* Task to carry out *
Find the line holding "Texas Real Estate Commission Consumer" in the entries below. Give it again exactly, along with every line after it up to and including the line holding "(915) 996-5775 (143, 497)".

* Supplied records *
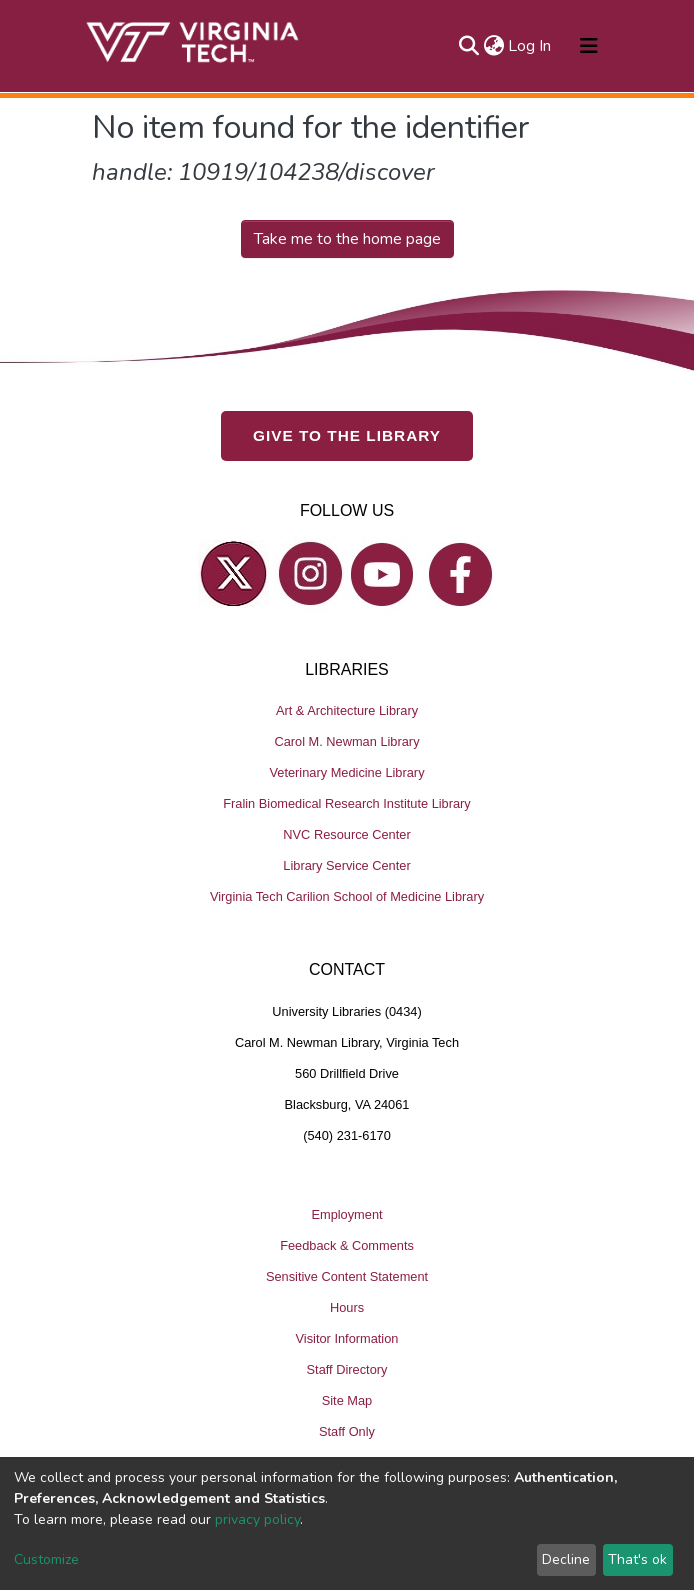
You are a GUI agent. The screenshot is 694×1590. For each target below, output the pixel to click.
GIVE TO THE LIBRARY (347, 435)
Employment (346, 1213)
...
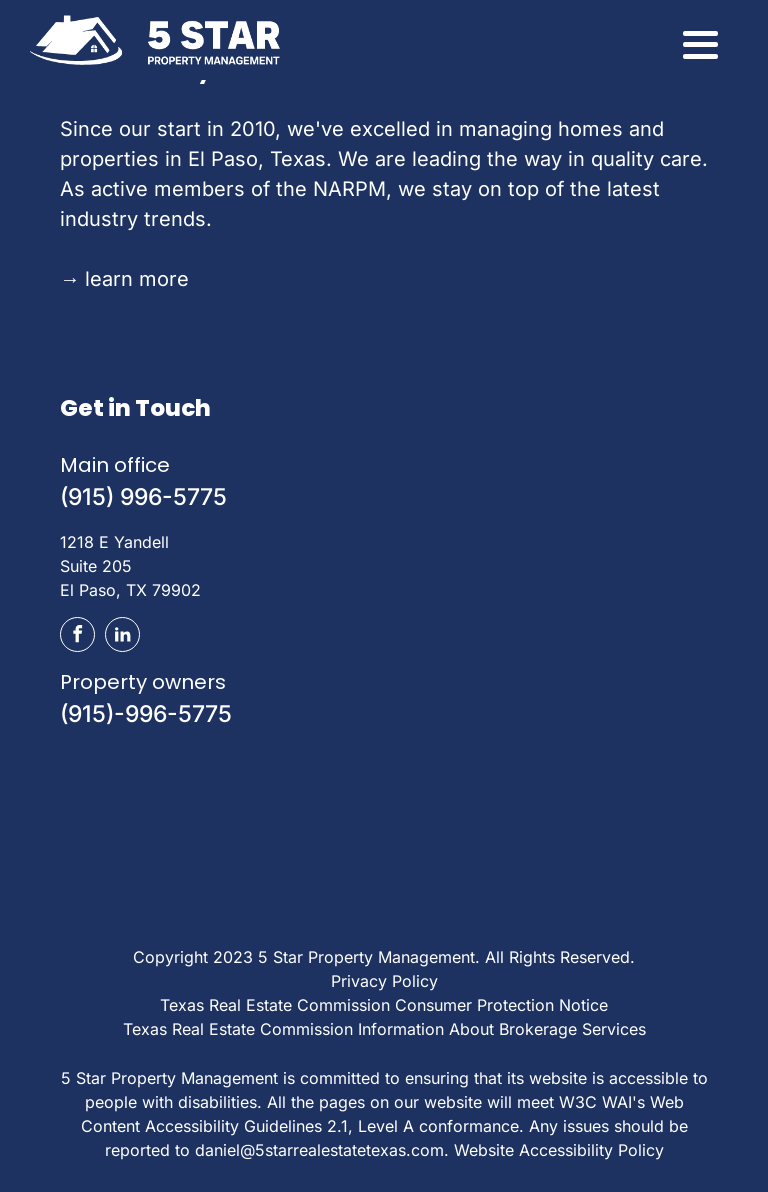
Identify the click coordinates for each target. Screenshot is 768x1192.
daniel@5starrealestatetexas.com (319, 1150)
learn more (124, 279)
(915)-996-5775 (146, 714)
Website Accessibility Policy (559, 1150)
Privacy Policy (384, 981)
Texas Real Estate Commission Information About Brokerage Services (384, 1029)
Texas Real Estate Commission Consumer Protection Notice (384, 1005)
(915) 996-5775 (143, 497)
---
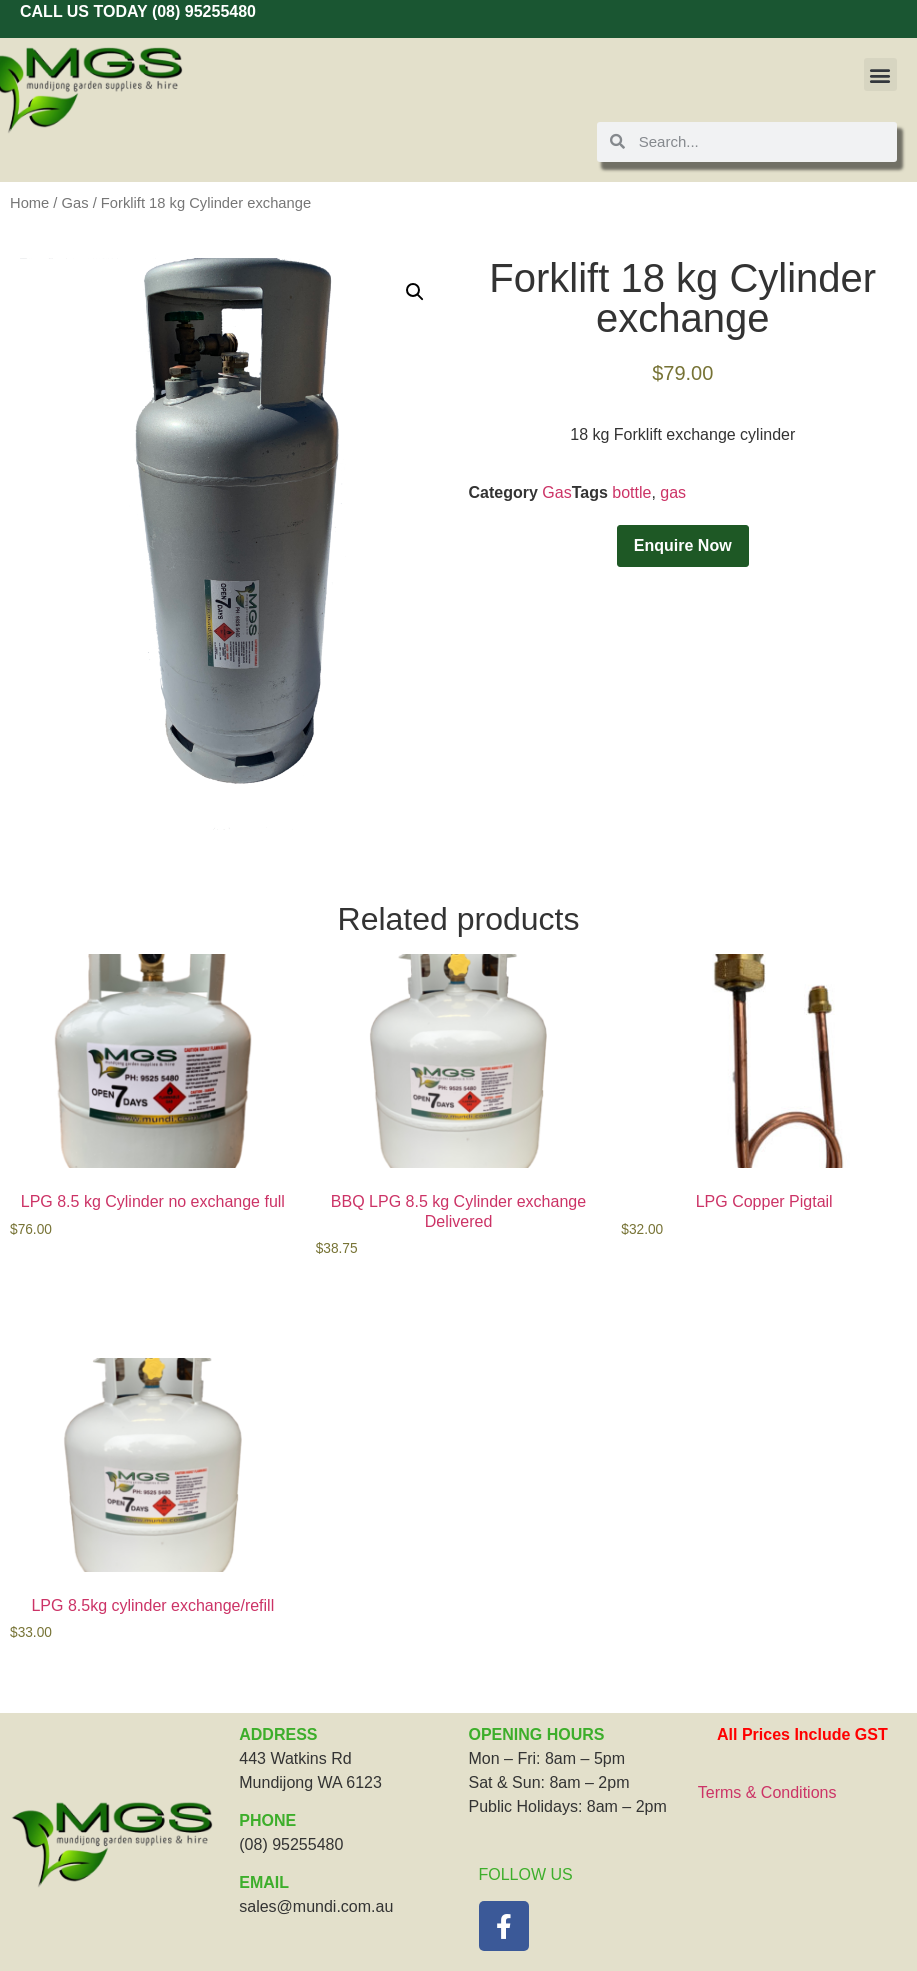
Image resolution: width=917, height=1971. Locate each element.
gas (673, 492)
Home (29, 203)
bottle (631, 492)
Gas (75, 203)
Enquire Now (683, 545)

* Problem solution *
Texas Real Estate Commission Consumer Protection Notice (384, 1005)
(915) 996-5775 (143, 497)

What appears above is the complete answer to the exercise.